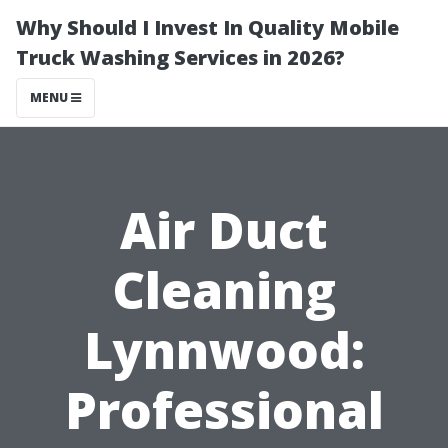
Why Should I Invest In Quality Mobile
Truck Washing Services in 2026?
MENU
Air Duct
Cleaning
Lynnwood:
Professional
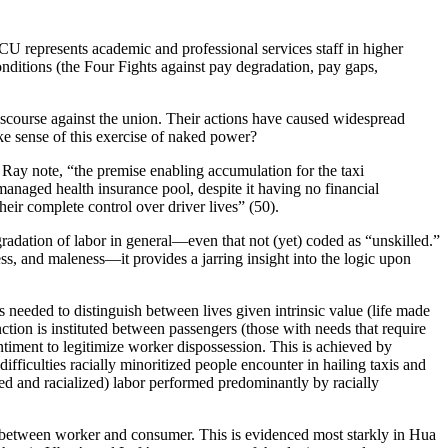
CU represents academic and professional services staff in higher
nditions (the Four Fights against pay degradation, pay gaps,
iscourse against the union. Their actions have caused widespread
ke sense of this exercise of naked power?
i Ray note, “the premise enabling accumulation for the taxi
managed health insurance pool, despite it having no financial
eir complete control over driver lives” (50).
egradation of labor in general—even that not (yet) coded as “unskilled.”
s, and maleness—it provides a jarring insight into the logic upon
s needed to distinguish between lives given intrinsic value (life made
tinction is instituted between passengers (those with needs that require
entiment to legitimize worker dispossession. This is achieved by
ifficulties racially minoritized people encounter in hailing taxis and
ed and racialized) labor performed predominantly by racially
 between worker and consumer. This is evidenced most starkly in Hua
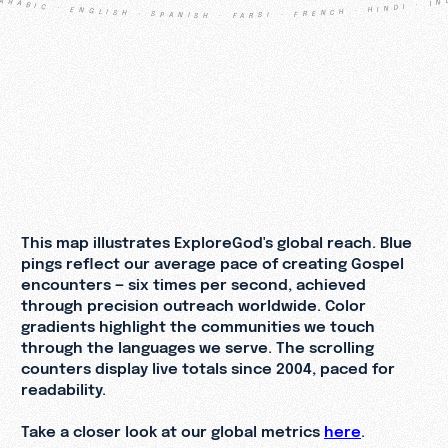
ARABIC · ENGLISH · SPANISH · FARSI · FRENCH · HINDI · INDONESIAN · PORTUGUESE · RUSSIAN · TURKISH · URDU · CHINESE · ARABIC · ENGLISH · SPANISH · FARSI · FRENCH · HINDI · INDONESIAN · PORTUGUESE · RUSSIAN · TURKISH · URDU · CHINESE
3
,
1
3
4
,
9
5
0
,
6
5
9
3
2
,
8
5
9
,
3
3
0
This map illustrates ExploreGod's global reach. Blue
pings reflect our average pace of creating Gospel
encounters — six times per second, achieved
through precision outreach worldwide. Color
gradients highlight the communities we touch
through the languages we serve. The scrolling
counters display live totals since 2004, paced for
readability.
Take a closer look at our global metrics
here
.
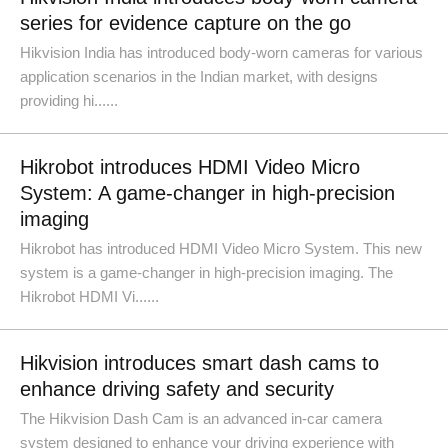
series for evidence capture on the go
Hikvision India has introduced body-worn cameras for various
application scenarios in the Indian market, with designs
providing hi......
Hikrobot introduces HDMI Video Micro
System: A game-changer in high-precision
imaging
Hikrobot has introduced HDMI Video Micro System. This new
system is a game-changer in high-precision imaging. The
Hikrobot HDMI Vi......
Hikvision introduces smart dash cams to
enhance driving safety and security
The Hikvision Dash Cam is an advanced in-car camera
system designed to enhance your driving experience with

---

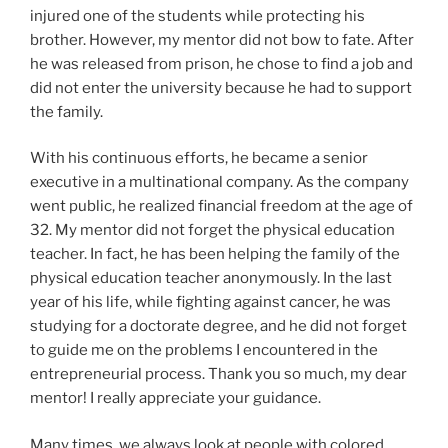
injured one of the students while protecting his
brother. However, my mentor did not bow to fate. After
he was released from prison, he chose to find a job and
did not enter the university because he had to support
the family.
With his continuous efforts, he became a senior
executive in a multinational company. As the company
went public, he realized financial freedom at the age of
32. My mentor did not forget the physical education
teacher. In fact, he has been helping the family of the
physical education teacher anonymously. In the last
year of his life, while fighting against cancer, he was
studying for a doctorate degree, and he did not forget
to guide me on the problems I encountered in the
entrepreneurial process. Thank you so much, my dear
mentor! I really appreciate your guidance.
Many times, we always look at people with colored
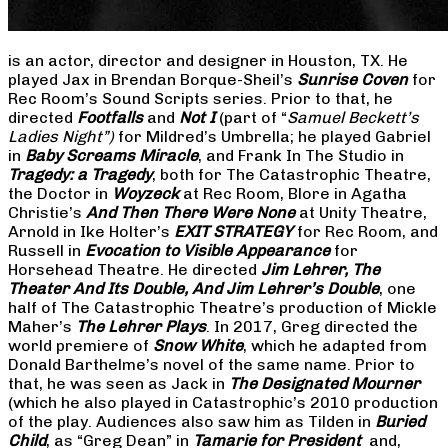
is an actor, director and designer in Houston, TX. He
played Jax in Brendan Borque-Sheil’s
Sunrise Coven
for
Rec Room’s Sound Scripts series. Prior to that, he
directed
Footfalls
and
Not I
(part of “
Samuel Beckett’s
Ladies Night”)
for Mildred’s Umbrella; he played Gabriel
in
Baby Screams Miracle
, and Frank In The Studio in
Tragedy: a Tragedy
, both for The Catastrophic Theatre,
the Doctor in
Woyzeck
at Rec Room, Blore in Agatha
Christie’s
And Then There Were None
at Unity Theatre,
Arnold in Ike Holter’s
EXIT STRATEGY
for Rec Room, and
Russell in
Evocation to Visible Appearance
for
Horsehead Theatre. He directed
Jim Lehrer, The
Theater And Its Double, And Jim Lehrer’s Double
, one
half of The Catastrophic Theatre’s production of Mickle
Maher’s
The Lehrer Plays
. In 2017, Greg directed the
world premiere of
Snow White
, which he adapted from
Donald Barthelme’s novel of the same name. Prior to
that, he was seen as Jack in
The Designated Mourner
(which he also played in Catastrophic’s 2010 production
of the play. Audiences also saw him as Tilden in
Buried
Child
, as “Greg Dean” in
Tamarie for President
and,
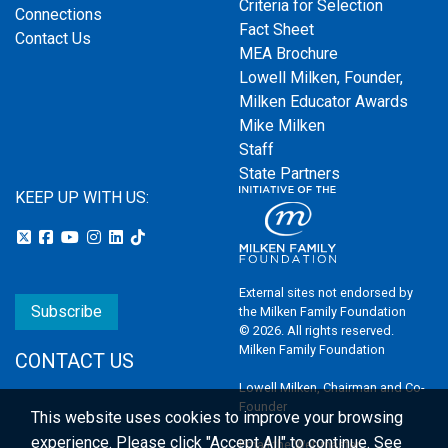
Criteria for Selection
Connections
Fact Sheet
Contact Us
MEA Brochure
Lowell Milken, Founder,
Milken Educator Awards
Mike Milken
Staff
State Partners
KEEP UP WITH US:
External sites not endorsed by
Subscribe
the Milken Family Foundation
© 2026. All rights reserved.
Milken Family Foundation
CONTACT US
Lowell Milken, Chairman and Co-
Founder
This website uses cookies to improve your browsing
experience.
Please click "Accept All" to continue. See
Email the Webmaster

---

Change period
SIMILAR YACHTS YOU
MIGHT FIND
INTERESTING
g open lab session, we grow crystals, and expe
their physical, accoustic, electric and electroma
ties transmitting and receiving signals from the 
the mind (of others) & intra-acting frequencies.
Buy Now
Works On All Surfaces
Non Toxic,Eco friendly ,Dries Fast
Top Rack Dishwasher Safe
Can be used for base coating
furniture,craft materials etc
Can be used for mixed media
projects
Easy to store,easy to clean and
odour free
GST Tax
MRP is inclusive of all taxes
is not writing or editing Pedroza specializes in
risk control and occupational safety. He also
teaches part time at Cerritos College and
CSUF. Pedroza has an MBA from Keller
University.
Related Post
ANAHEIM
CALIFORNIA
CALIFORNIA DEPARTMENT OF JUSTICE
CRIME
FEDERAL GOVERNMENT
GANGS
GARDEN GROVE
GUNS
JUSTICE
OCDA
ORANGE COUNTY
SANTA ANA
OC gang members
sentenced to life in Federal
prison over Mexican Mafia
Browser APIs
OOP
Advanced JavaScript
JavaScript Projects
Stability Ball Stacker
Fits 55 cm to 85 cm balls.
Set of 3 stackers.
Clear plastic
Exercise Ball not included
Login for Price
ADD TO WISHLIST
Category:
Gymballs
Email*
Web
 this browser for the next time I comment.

* **Task objective**
Search the entries above for the string "mentor", and report each line where it occurs.

* **Response box**
brother. However, my mentor did not bow to fate. After
32. My mentor did not forget the physical education
mentor! I really appreciate your guidance.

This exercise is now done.